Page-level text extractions
# # # #

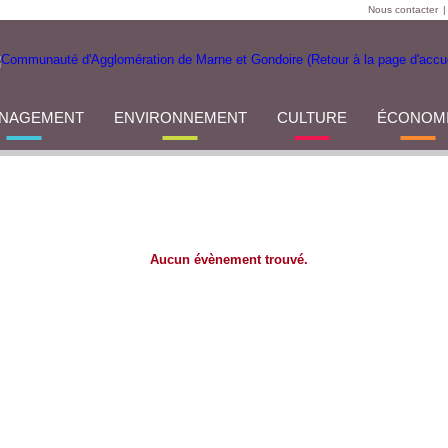
Nous contacter
|
NAGEMENT
ENVIRONNEMENT
CULTURE
ÉCONOM
Aucun évènement trouvé.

# # # #

• What you will do
Reprint every record exactly and skip the pictures.

• Result for this task
Nous contacter
|
NAGEMENT
ENVIRONNEMENT
CULTURE
ÉCONOM
Aucun évènement trouvé.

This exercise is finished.